Aujourd'hui, un assuré ne peut prétendre à une indemnisation de son assureur en cas de sinistre « RGA » que si l'habitation se trouve en zone déclarée en « catastrophe naturelle ». La procédure est longue, en moyenne trois ans entre la première déclaration de sinistre et la réparation ou la mise en œuvre de la solution retenue par les experts. Et encore, face à la hausse de fréquence des sinistres liés à des catastrophes naturelles, les pouvoirs publics ont significativement accéléré les procédures de reconnaissance par arrêté ministériel au profit de la commune touchée par l'événement climatique.

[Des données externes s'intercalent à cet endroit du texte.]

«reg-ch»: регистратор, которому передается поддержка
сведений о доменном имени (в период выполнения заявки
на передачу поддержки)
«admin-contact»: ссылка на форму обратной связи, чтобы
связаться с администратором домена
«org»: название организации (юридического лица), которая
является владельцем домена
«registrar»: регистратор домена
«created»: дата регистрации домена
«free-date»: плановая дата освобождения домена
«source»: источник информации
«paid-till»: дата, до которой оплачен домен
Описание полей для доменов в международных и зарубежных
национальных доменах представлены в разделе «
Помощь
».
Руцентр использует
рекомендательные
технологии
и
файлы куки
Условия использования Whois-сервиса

 60% des sinistres Cat Nat

« Le monde a changé à partir de 2016 », observe Edouard Vieillefond, directeur général de la CCR, qui joue un rôle de réassurance dans le régime public-privé d'assurance des catastrophes naturelles (« Cat Nat »). C'est là que la sécheresse est devenue le risque principal, et de très loin. Et pour cause, il représente depuis cinq ans, 60% de la sinistralité toutes catastrophes naturelles confondues.

Une explosion des chiffres qui montre d'ailleurs, s'il en était besoin, la réalité du réchauffement climatique. Le record absolu du coût de la sécheresse a été atteint l'an dernier : 3,5 milliards d'euros. Une facture essentiellement liée au risque RGA qui touche les maisons individuelles, surtout celles construites dans les années 1980 et 1990, aux fondations plus légères (moins de 1,5 mètre). Le risque RGA n'a d'ailleurs intégré le régime Cat Nat qu'en 1989.

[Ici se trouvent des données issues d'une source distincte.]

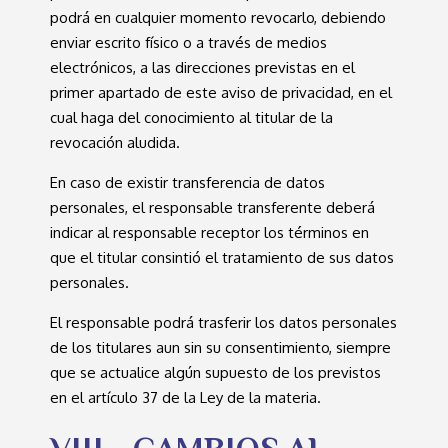
podrá en cualquier momento revocarlo, debiendo
enviar escrito físico o a través de medios
electrónicos, a las direcciones previstas en el
primer apartado de este aviso de privacidad, en el
cual haga del conocimiento al titular de la
revocación aludida.
En caso de existir transferencia de datos
personales, el responsable transferente deberá
indicar al responsable receptor los términos en
que el titular consintió el tratamiento de sus datos
personales.
El responsable podrá trasferir los datos personales
de los titulares aun sin su consentimiento, siempre
que se actualice algún supuesto de los previstos
en el artículo 37 de la Ley de la materia.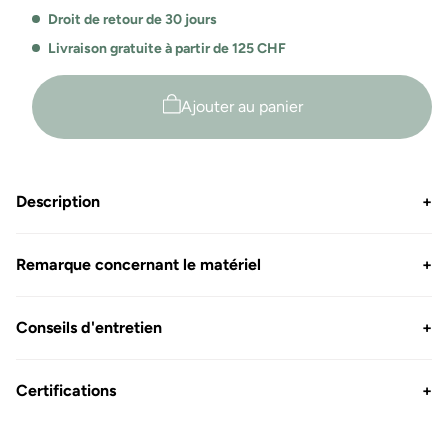
Droit de retour de 30 jours
Livraison gratuite à partir de 125 CHF
Ajouter au panier
Description
+
Remarque concernant le matériel
+
Conseils d'entretien
+
Certifications
+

Le chiffre de 2022 est ainsi largement supérieur aux précédents records de 2003 (2,05 milliards) et de 2018 (1,9 milliard). A date, selon les estimations de la CCR, les dégâts causés aux maisons individuelles par la sécheresse en 2023 devraient approcher les 900 millions d'euros, dans une fourchette comprise entre 750 millions et un milliard d'euros.

« Par rapport à la normale, par rapport aux ressources du régime (Cat Nat) et par rapport à ce que devrait être un total de sinistres sur une année, c'est déjà important », s'alarme Edouard Vieillefond.

1,5 milliard d'euros par an à l'horizon 2050

Sur la base des scénarios du GIEC, la nouvelle étude de la CCR sur l'impact du changement climatique, table, pour un scénario intermédiaire (entre le « pire » et le « moins pire ») sur un coût annuel de la sécheresse de l'ordre de 1,5 milliard à l'horizon 2050. Ce chiffre représente milliard d'euros supplémentaire par an par rapport au scénario du Climat 2000, du « fait de l'aléa et de l'évolution des enjeux assurés », comme le taux d'acceptation élevé (74% en 2022) des demandes d'arrêtés Cat Nat.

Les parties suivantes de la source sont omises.